Palliative care for frail housebound patients
L. Hentsch1, C. Pereira1, N. Pinon1, S. Pautex1 (1Genève)
The early introduction of palliative care can have a positive impact on the quality of life of patients suffering from life limiting diseases. However, the palliative care needs of elderly, frail, housebound patients are still mostly unknown, as are the impact of frailty on the importance of these needs.
To identify frailty and the palliative care needs of elderly housebound patients in the community.
We conducted a cross-sectional observational study of patients that were ≥65 years old, housebound, followed by a geriatric community unit of the Geneva University Hospital.

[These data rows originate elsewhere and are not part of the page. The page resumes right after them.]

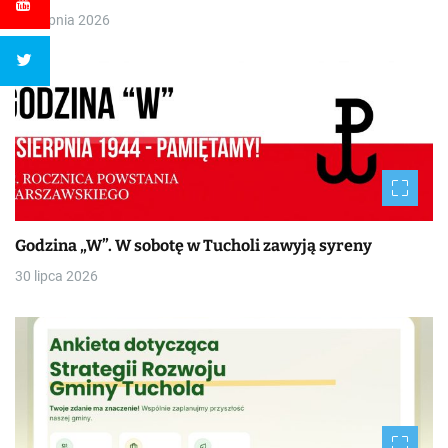
4 sierpnia 2026
Godzina „W”. W sobotę w Tucholi zawyją syreny
30 lipca 2026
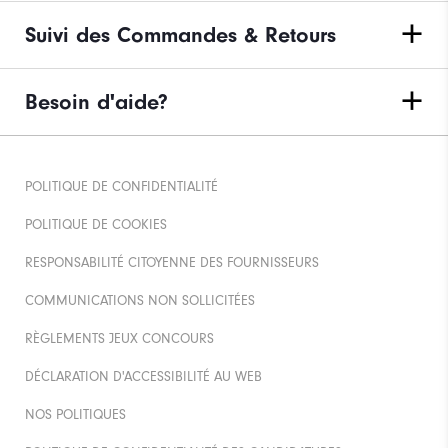
Suivi des Commandes & Retours
Besoin d'aide?
POLITIQUE DE CONFIDENTIALITÉ
POLITIQUE DE COOKIES
RESPONSABILITÉ CITOYENNE DES FOURNISSEURS
COMMUNICATIONS NON SOLLICITÉES
RÈGLEMENTS JEUX CONCOURS
DÉCLARATION D'ACCESSIBILITÉ AU WEB
NOS POLITIQUES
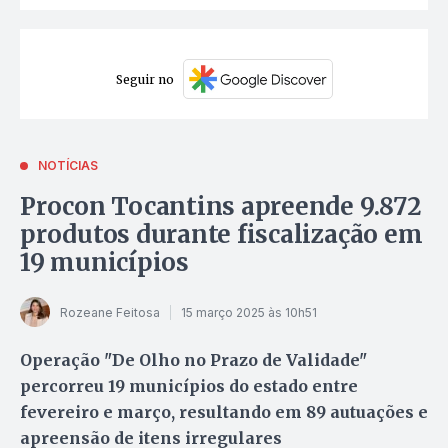
Seguir no
NOTÍCIAS
Procon Tocantins apreende 9.872
produtos durante fiscalização em
19 municípios
Rozeane Feitosa
15 março 2025 às 10h51
Operação "De Olho no Prazo de Validade"
percorreu 19 municípios do estado entre
fevereiro e março, resultando em 89 autuações e
apreensão de itens irregulares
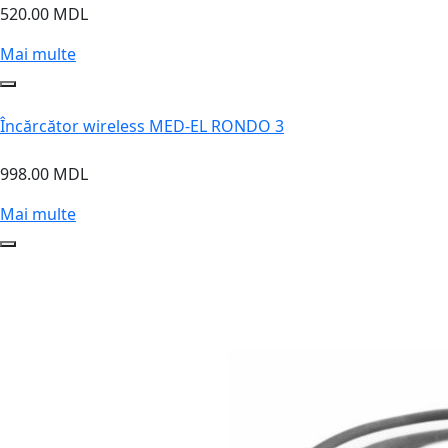
520.00 MDL
Mai multe
Încărcător wireless MED-EL RONDO 3
998.00 MDL
Mai multe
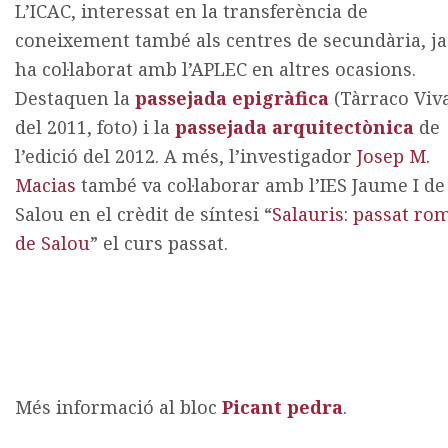
L’ICAC, interessat en la transferència de
coneixement també als centres de secundària, ja
ha col·laborat amb l’APLEC en altres ocasions.
Destaquen la
passejada epigràfica
(Tàrraco Viv
del 2011, foto) i la
passejada arquitectònica
de
l’edició del 2012. A més, l’investigador
Josep M.
Macias
també va col·laborar amb l’IES Jaume I de
Salou en el crèdit de síntesi “
Salauris: passat ro
de Salou
” el curs passat.
Més informació al bloc
Picant pedra
.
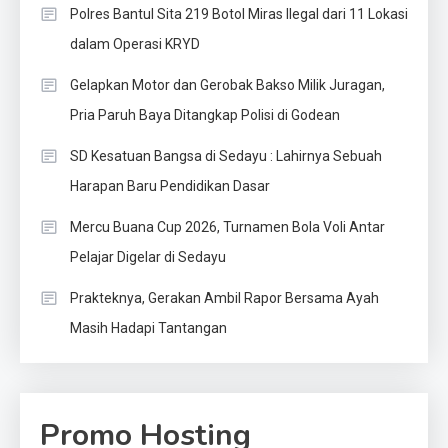
Polres Bantul Sita 219 Botol Miras Ilegal dari 11 Lokasi
dalam Operasi KRYD
Gelapkan Motor dan Gerobak Bakso Milik Juragan,
Pria Paruh Baya Ditangkap Polisi di Godean
SD Kesatuan Bangsa di Sedayu : Lahirnya Sebuah
Harapan Baru Pendidikan Dasar
Mercu Buana Cup 2026, Turnamen Bola Voli Antar
Pelajar Digelar di Sedayu
Prakteknya, Gerakan Ambil Rapor Bersama Ayah
Masih Hadapi Tantangan
Promo Hosting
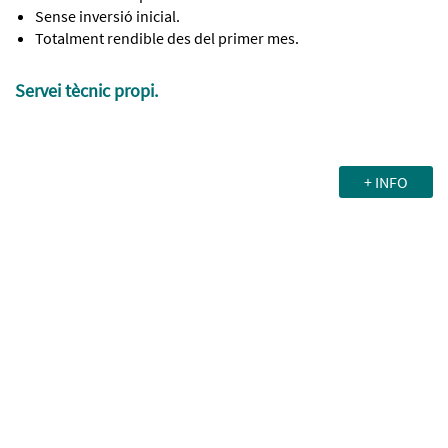
Sense inversió inicial.
Totalment rendible des del primer mes.
Servei tècnic propi.
+ INFO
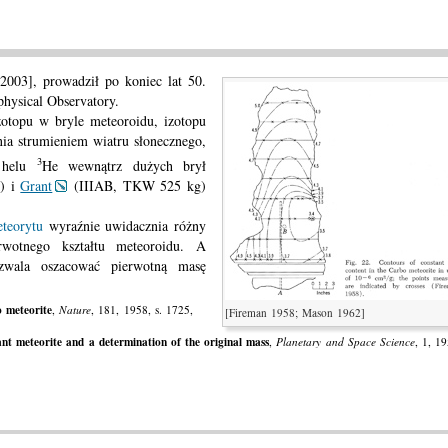
2003], prowadził po koniec lat 50.
hysical Observatory.
otopu w bryle meteoroidu, izotopu
a strumieniem wiatru słonecznego,
3
u helu
He wewnątrz dużych brył
) i
Grant
(IIIAB, TKW 525 kg)
eteorytu
wyraźnie uwidacznia różny
rwotnego kształtu meteoroidu. A
ozwala oszacować pierwotną masę
o meteorite
,
Nature
, 181, 1958, s. 1725,
[Fireman 1958; Mason 1962]
ant meteorite and a determination of the original mass
,
Planetary and Space Science
, 1, 19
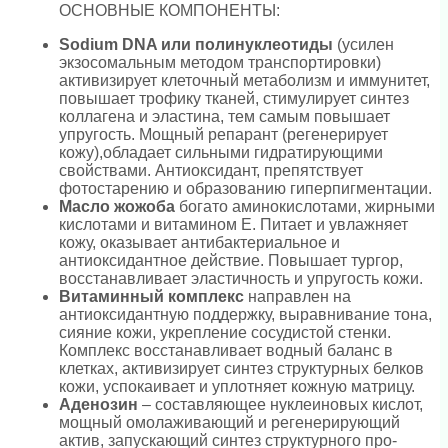
ОСНОВНЫЕ КОМПОНЕНТЫ:
Sodium DNA или полинуклеотиды
(усилен
экзосомальным методом транспортировки)
активизирует клеточный метаболизм и иммунитет,
повышает трофику тканей, стимулирует синтез
коллагена и эластина, тем самым повышает
упругость. Мощный репарант (регенерирует
кожу),обладает сильными гидратирующими
свойствами. Антиоксидант, препятствует
фотостарению и образованию гиперпигментации.
Масло жожоба
богато аминокислотами, жирными
кислотами и витамином Е. Питает и увлажняет
кожу, оказывает антибактериальное и
антиоксидантное действие. Повышает тургор,
восстанавливает эластичность и упругость кожи.
Витаминный комплекс
направлен на
антиоксидантную поддержку, выравнивание тона,
сияние кожи, укрепление сосудистой стенки.
Комплекс восстанавливает водный баланс в
клетках, активизирует синтез структурных белков
кожи, успокаивает и уплотняет кожную матрицу.
Аденозин
– составляющее нуклеиновых кислот,
мощный омолаживающий и регенерирующий
актив, запускающий синтез структурного про-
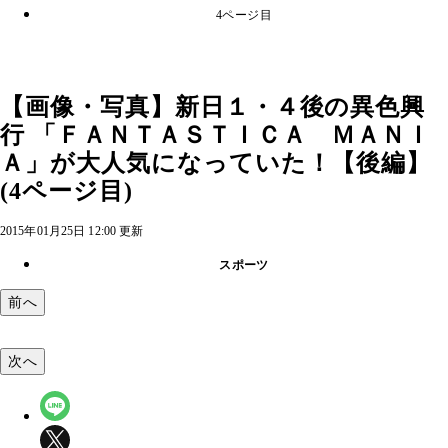
4ページ目
【画像・写真】新日１・４後の異色興
行 「ＦＡＮＴＡＳＴＩＣＡ ＭＡＮＩ
Ａ」が大人気になっていた！【後編】
(4ページ目)
2015年01月25日 12:00 更新
スポーツ
前へ
次へ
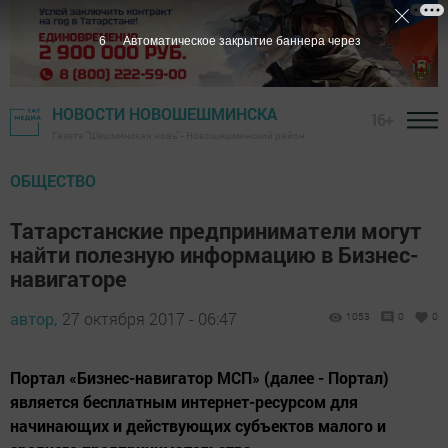
5
Автоматическое закрытие баннера через
НОВОСТИ НОВОШЕШМИНСКА
16+
Газета "Шешминская новь" - Новошешминский район
ОБЩЕСТВО
Татарстанские предприниматели могут
найти полезную информацию в Бизнес-
навигаторе
автор,
27 октября 2017 - 06:47
1053
0
0
Портал «Бизнес-навигатор МСП» (далее - Портал)
является бесплатным интернет-ресурсом для
начинающих и действующих субъектов малого и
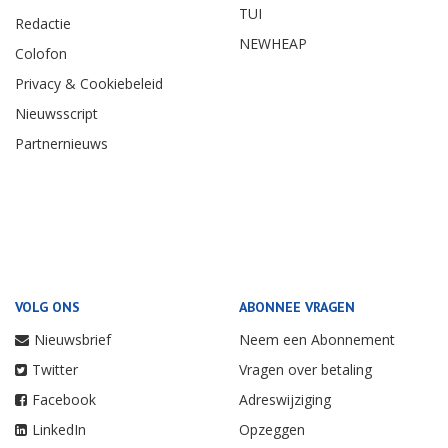
TUI
Redactie
NEWHEAP
Colofon
Privacy & Cookiebeleid
Nieuwsscript
Partnernieuws
VOLG ONS
ABONNEE VRAGEN
Nieuwsbrief
Neem een Abonnement
Twitter
Vragen over betaling
Facebook
Adreswijziging
LinkedIn
Opzeggen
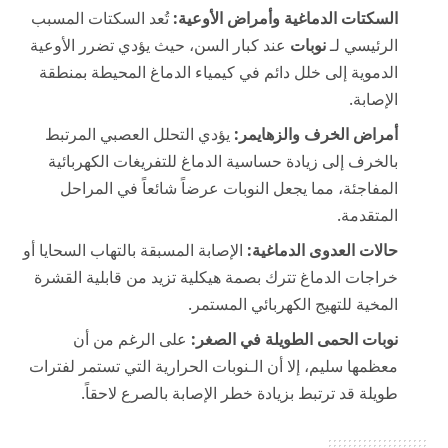
السكتات الدماغية وأمراض الأوعية:
تُعد السكتات المسبب
الرئيسي لـ
نوبات
عند كبار السن، حيث يؤدي تضرر الأوعية
الدموية إلى خلل دائم في كيمياء الدماغ المحيطة بمنطقة
الإصابة.
أمراض الخرف والزهايمر:
يؤدي التحلل العصبي المرتبط
بالخرف إلى زيادة حساسية الدماغ للتفريغات الكهربائية
المفاجئة، مما يجعل النوبات عرضاً شائعاً في المراحل
المتقدمة.
حالات العدوى الدماغية:
الإصابة المسبقة بالتهاب السحايا أو
خراجات الدماغ تترك بصمة هيكلية تزيد من قابلية القشرة
المخية للتهيج الكهربائي المستمر.
نوبات الحمى الطويلة في الصغر:
على الرغم من أن
معظمها سليم، إلا أن الـنوبات الحرارية التي تستمر لفترات
طويلة قد ترتبط بزيادة خطر الإصابة بالصرع لاحقاً.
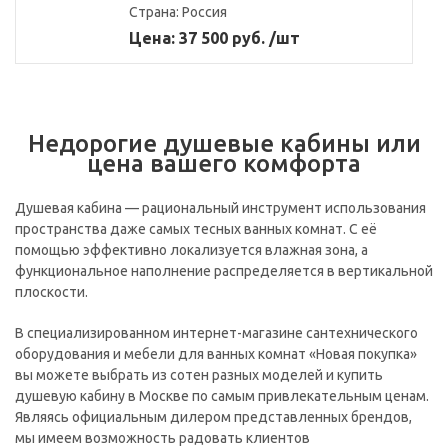
Страна:
Россия
Цена: 37 500 руб. /шт
Недорогие душевые кабины или
цена вашего комфорта
Душевая кабина — рациональный инструмент использования
пространства даже самых тесных ванных комнат. С её
помощью эффективно локализуется влажная зона, а
функциональное наполнение распределяется в вертикальной
плоскости.
В специализированном интернет-магазине сантехнического
оборудования и мебели для ванных комнат «Новая покупка»
вы можете выбрать из сотен разных моделей и купить
душевую кабину в Москве по самым привлекательным ценам.
Являясь официальным дилером представленных брендов,
мы имеем возможность радовать клиентов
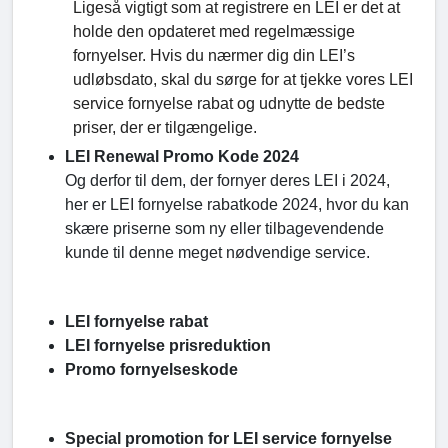
Ligeså vigtigt som at registrere en LEI er det at
holde den opdateret med regelmæssige
fornyelser. Hvis du nærmer dig din LEI’s
udløbsdato, skal du sørge for at tjekke vores LEI
service fornyelse rabat og udnytte de bedste
priser, der er tilgængelige.
LEI Renewal Promo Kode 2024
Og derfor til dem, der fornyer deres LEI i 2024,
her er LEI fornyelse rabatkode 2024, hvor du kan
skære priserne som ny eller tilbagevendende
kunde til denne meget nødvendige service.
LEI fornyelse rabat
LEI fornyelse prisreduktion
Promo fornyelseskode
Special promotion for LEI service fornyelse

Of the 232 patients deemed eligible, 73 patients were included in the study. Most patients were female (56.9%) and mean age(SD) was 81.1(±7.9). Edmonton Frail Scale at entrance identified patients as being mostly vulnerable (37%) and mildly frail (31.5%). The Edmonton Symptom Assessment Scale score was higher in mild, moderate and severely frailed patients as opposed to vulnerable patients for tiredness (mean±SD: 3.88±3.16 vs 2.07±2.73, p=0.016), drowsiness (2.45±2.37 vs 1.15 ±1.41, p=0.0196), loss of appetite (2.20±2.82 vs 0.70±1.64, p=0.0124) and feeling of wellbeing (3.73±2.21 vs 2.39±2.60 p=0.0132). There was no difference in the FACIT-Sp total score or in the subgroups of the FACIT-Sp between the vulnerable and frail groups. Although only 44% of enrolled patients had a caregiver willing to participate in the study, the overall burden on the caregiver measured by the MINI-ZARIT was low (2.12 ±1.49).
Elderly, fragile, housebound patients have palliative care needs that should be addressed. Moreover, these needs increase with the level of frailty.